1. No child should be forced to write a thank you note to a teacher: "Think about having your child make a card or write a letter of appreciation..." Children are in school only because the law says they have to be there. And just what ages of children are we discussing here? 6 years old? Or Grade 12?

2. How does the parent KNOW for a fact that the child appreciates the teacher's efforts? It's the parents who do (free instruction and babysitting - how cool is that!) After a child is grown up a bit, he/she can be encouraged by their parents to think about their school days and what they thought and felt about their teachers. There might have been some long-simmering resentment there, or even some...real appreciation. In any case, I advise against trying to talk them out of their feelings.

3. I don't know about anywhere else in the world, but in Canada, teachers, being diehard signed-up union members, are very, very well paid. As a matter of fact, the Ontario teachers union has a net worth of $129 billion; they own Cadillac-Fairview; and they were once owners of the Toronto Blue Jays. Buy your own black socks.

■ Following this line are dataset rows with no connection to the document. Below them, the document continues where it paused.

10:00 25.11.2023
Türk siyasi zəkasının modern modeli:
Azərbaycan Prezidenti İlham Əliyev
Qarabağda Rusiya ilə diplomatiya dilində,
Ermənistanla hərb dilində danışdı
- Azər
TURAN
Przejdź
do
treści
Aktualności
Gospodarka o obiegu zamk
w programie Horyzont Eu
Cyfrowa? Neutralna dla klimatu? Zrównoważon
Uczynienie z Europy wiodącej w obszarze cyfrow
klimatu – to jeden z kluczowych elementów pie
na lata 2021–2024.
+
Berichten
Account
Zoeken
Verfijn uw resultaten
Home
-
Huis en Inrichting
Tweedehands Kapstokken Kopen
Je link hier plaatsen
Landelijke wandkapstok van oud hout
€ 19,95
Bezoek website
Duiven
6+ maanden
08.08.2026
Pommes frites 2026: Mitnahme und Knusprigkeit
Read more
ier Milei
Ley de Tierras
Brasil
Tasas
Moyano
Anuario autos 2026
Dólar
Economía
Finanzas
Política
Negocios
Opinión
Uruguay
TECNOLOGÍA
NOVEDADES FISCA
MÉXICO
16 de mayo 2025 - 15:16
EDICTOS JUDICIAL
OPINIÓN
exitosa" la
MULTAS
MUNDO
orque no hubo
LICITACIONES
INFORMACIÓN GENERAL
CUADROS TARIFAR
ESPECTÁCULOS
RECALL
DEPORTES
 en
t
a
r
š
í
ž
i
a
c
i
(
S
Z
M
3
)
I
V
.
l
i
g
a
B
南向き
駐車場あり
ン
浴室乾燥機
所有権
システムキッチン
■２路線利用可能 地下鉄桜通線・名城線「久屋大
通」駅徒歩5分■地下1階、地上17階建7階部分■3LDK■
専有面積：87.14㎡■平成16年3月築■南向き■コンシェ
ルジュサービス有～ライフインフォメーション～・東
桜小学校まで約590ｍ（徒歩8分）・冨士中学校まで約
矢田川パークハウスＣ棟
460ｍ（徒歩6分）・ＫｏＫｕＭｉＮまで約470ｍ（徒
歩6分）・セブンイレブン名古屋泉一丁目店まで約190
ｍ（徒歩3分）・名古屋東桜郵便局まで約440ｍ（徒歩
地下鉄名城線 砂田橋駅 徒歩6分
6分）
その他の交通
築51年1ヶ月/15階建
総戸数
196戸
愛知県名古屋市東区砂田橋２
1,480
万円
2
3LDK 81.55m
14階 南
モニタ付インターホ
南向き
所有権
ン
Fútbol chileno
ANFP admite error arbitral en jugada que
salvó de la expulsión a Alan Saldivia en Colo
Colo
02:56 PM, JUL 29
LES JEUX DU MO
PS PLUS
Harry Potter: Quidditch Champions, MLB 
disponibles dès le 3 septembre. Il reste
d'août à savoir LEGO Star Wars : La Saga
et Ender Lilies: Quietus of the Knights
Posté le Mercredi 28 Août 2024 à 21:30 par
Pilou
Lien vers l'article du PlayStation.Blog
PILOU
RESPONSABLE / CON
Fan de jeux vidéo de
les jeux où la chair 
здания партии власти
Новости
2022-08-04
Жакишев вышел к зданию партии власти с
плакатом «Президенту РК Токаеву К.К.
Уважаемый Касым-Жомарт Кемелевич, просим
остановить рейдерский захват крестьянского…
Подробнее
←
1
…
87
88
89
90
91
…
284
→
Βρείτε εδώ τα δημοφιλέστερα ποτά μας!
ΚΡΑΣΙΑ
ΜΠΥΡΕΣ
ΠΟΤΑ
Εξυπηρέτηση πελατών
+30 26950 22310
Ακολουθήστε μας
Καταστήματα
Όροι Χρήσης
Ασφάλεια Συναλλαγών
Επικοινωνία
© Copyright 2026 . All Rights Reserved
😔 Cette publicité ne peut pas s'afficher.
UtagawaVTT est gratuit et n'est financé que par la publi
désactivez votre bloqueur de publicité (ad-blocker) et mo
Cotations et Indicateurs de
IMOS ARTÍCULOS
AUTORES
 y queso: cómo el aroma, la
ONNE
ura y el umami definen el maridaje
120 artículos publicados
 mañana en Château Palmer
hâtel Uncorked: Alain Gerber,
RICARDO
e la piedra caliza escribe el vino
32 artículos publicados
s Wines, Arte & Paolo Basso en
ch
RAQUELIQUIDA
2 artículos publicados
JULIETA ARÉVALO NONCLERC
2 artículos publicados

4. I was forced by my grandmother (immigrant from eastern Europe) to take a big bouquet of flowers to my teacher's home back around 1961 even though this teacher screamed (right in my face, spit flying) at me in front of the class (and other kids, too) because I couldn't grasp something. I wasn't a bad, misbehaving child, I was conscientious; I was just a wee bit dumb at times, same as all the other children.

6. Er...that's it.

Tks.

Wow. What a typical internet response to such a well thought out letter.
The writer of the article you so graciously decided to comment on was merely expressing that they appreciate being told 'good job' and 'thank you'.
You sound like an adult, so why haven't you figured out yet that personal experience doesn't matter for crap when it is has left you jaded?
Teachers do provide 'free instruction and babysitting'. They are also a 12 year wheel of counsellors, refs and boo-boo kissers to our young ones.
I am ALWAYS grateful for those seondary adults in my childrens life; they do what my societal role has not allowed me to, as well as put human elements into it such as real care, love and devotion.
Shame on you for trying to put such a militarian view on something as simple as a thank you note.

If parents are "grateful for those secondary adults in [their] children's life", that's wonderful. Let those parents take a gift or write a note to those teachers saying so. Just don't force children to pretend gratitude if it isn't truly there. If your child says, I just LOVE Miss Jones, she is so nice to me", then you can tell her, "Let's buy her a little present!" Otherwise, it looks like brown nosing.

I like to think of myself as a conscientious parent, so not only did I buy a nice gift for the teachers (very unique gift basket made of handmade, carved wood with toiletries - the basket was the showcase), I had my children write a note with the basket. My son had no problem - he loved his teacher and she's a great teacher, truly went above and beyond for the class. Both my children love to present gifts of any sort to anyone, but my daughter did not want to write the note. She rejected all of the suggestions I offered her (she is 8) - "I had a good year," "thank you for a great year," "I appreciated all that you did for me," etc. It was quite the struggle trying to get her to write something TRUE and POSITIVE.

My daughter is an accelerated student, who was simply bored by everything the teacher taught her, she didn't like the tests, the class is almost twice the size as my son's (26 kids, 1 adult) and the teacher did not manage the class well (understandable, given the circumstances); she had to yell on many occasions. Still, I appreciated the teachers for their efforts (or "free babysitting," as Henriette called it). But more importantly, I wanted my children to learn that no matter how bad they think someone or an experience is, they must LOOK FOR THE GOOD. That's how all of us get through life. It doesn't help to give into the darkness/negativity in us or in the world. Teachers get paid to do a job, but parents' job is teach children about Life.

As a teacher, I have to agree. I still have (hidden within the depths of my desk drawers) thank you notes, sympathy cards, get well cards, etc. from students I have had the pleasure of teaching. The material things have long since come and gone, but those notes? I can't bring myself to discard them. And no, not every students needs to (or should) have to present a gift or card or whatever. But those that do? You know it is from their hearts, and that makes them all the more valuable.